According to the National Retail Federation’s Holiday Consumer Spending Survey, U.S. retail sales in the months of November and December will likely increase by a solid 3.7 percent, totaling $630.5 billion. This year, consumers celebrating Christmas, Hanukkah, and Kwanzaa will spend on average $805.65 on food items, decorations, and gifts, the highest amount in the survey’s 14-year history and in line with last year’s average spending of $802.45.
“Despite the challenges that still exist in our economy, it looks as if customers are eager to celebrate the holidays with friends and family this year,” says NRF President and CEO Matthew Shay. “We expect consumers will tackle their holiday shopping lists with a healthy dose of optimism, tempered by a hint of caution as they look for ways to find the perfect, practical gift.”
Consumers are Cautiously Optimistic
Shay notes that retailers will be enticing buyers with exclusive incentives, efficiency, price matching, and always-popular free shipping and buy-online/pick up-in store offers. At the same time, economic concerns are still likely to impact how, where, when, and why people shop over the holiday season. According to Shay, “Consumers still have the weight of the economy on their minds” which has created “the complex retail-spending environment we are seeing right now. We expect families to spend prudently and deliberately.”
This means competition between retailers this holiday season will be fierce. Most reports suggest that consumer confidence will remain low this year as most families continue to have less disposable income than they’ve had in the past. Retailers looking to please money-conscious customers – and keep them coming back all year round – will need to focus on creating memorable customer experiences to engage shoppers who will be, according to the NRF report, increasingly savvy and specific about which businesses they shop with in the final two months of the year.
Don’t Be a Grinch this Holiday Season
So, just how important is customer satisfaction this holiday?
- 66% of consumers switched to a different business at some point in the year due to poor customer service. (Accenture)
- 86% said they would actually pay more (up to 25% more) for a better experience. (Forbes)
- 75% of customers said they have spent more money with a company based on a history of positive customer service experiences. (American Express)
The bottom line is that customers will go elsewhere if a business is unable to provide a high level of service and value so, clearly, customer care must be a priority this holiday season. Retailers offering both discounts and distinct, personalized service stand a better chance of rising above the crowd. As Shay points out, today’s customers are “more savvy and sophisticated than ever before. The recession had a tremendous impact on how consumers shop… They have a few more dollars in their wallets, but that doesn’t mean they aren’t going to be smart about where and when they spend.”
Delivering Customer Satisfaction
Given how discerning today’s customer is, businesses will need to provide bigger and better support, using this holiday shopping season to build loyalty and boost success in the year to come. To do this, retailers will have to shape their services and approach around the purchasing habits of a time, price, and quality-conscious consumer. After all, these days brand loyalty cannot be taken for granted. Today’s post-recession holiday shopper is on the lookout for the best return on investment. Where they find the best deal is less important than the service they receive while shopping.

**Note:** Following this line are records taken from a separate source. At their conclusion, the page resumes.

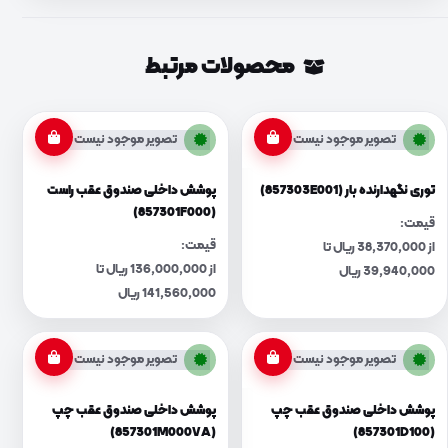
محصولات مرتبط
تصویر موجود نیست
تصویر موجود نیست
توری نگهدارنده بار (857303E001)
پوشش داخلی صندوق عقب راست
(857301F000)
قیمت:
قیمت:
از 38,370,000 ریال تا
از 136,000,000 ریال تا
39,940,000 ریال
141,560,000 ریال
تصویر موجود نیست
تصویر موجود نیست
پوشش داخلی صندوق عقب چپ
پوشش داخلی صندوق عقب چپ
(857301M000VA)
(857301D100)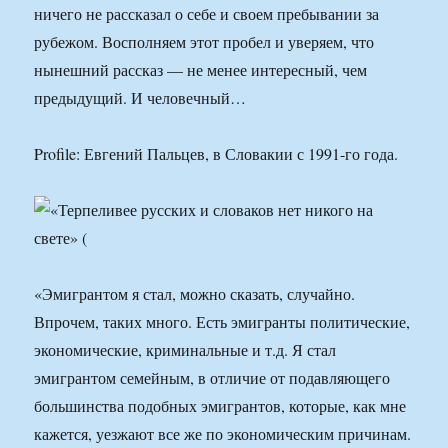
ничего не рассказал о себе и своем пребывании за
рубежом. Восполняем этот пробел и уверяем, что
нынешний рассказ — не менее интересный, чем
предыдущий. И человечный…
Profile: Евгений Пальцев, в Словакии с 1991-го года.
«Эмигрантом я стал, можно сказать, случайно.
Впрочем, таких много. Есть эмигранты политические,
экономические, криминальные и т.д. Я стал
эмигрантом семейным, в отличие от подавляющего
большинства подобных эмигрантов, которые, как мне
кажется, уезжают все же по экономическим причинам.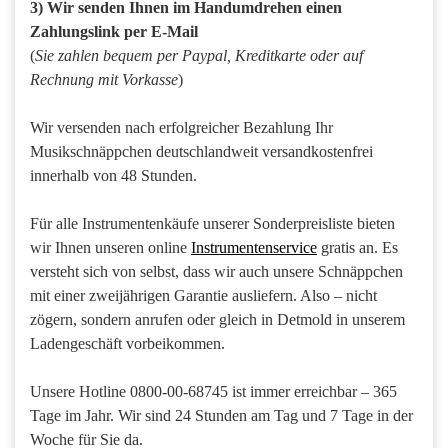
3) Wir senden Ihnen im Handumdrehen einen
Zahlungslink per E-Mail
(
Sie zahlen bequem per Paypal, Kreditkarte oder auf
Rechnung mit Vorkasse
)
Wir versenden nach erfolgreicher Bezahlung Ihr
Musikschnäppchen deutschlandweit versandkostenfrei
innerhalb von 48 Stunden.
Für alle Instrumentenkäufe unserer Sonderpreisliste bieten
wir Ihnen unseren online
Instrumentenservice
gratis an. Es
versteht sich von selbst, dass wir auch unsere Schnäppchen
mit einer zweijährigen Garantie ausliefern. Also – nicht
zögern, sondern anrufen oder gleich in Detmold in unserem
Ladengeschäft vorbeikommen.
Unsere Hotline 0800-00-68745 ist immer erreichbar – 365
Tage im Jahr. Wir sind 24 Stunden am Tag und 7 Tage in der
Woche für Sie da.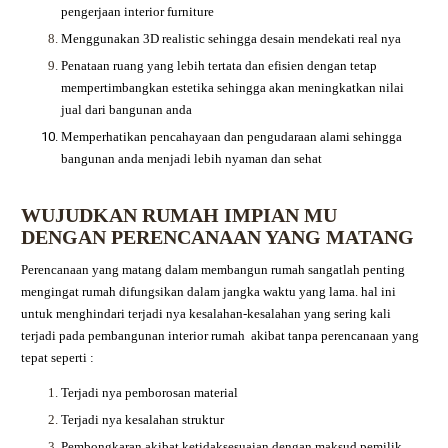
pengerjaan interior furniture
Menggunakan 3D realistic sehingga desain mendekati real nya
Penataan ruang yang lebih tertata dan efisien dengan tetap
mempertimbangkan estetika sehingga akan meningkatkan nilai
jual dari bangunan anda
Memperhatikan pencahayaan dan pengudaraan alami sehingga
bangunan anda menjadi lebih nyaman dan sehat
WUJUDKAN RUMAH IMPIAN MU
DENGAN PERENCANAAN YANG MATANG
Perencanaan yang matang dalam membangun rumah sangatlah penting
mengingat rumah difungsikan dalam jangka waktu yang lama. hal ini
untuk menghindari terjadi nya kesalahan-kesalahan yang sering kali
terjadi pada pembangunan interior rumah akibat tanpa perencanaan yang
tepat seperti :
Terjadi nya pemborosan material
Terjadi nya kesalahan struktur
Pembongkaran akibat ketidaksesuaian dengan maksud pemilik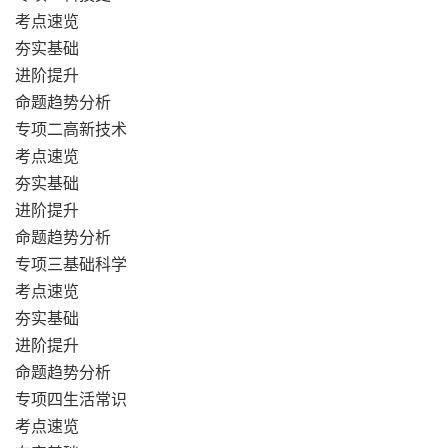
考点速览
夯实基础
进阶提升
命题趋势分析
专项二高新技术
考点速览
夯实基础
进阶提升
命题趋势分析
专项三基础科学
考点速览
夯实基础
进阶提升
命题趋势分析
专项四生活常识
考点速览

Much of this may seem like common business sense but, this holiday season, American retailers will continue to do business against the backdrop of an uncertain economic environment. Proper planning will help a business capitalize on the opportunities that do exist, which could make all the difference. Providing customers with an experience that they won’t find elsewhere is a good place to begin. Delivering an exceptional experience doesn’t have to mean suddenly offering price reductions to undercut the competition. Instead, it can be delivered through highly personalized, multichannel marketing, or by encouraging feedback that may help lead to beneficial changes in products or services, solutions available to even the smallest businesses.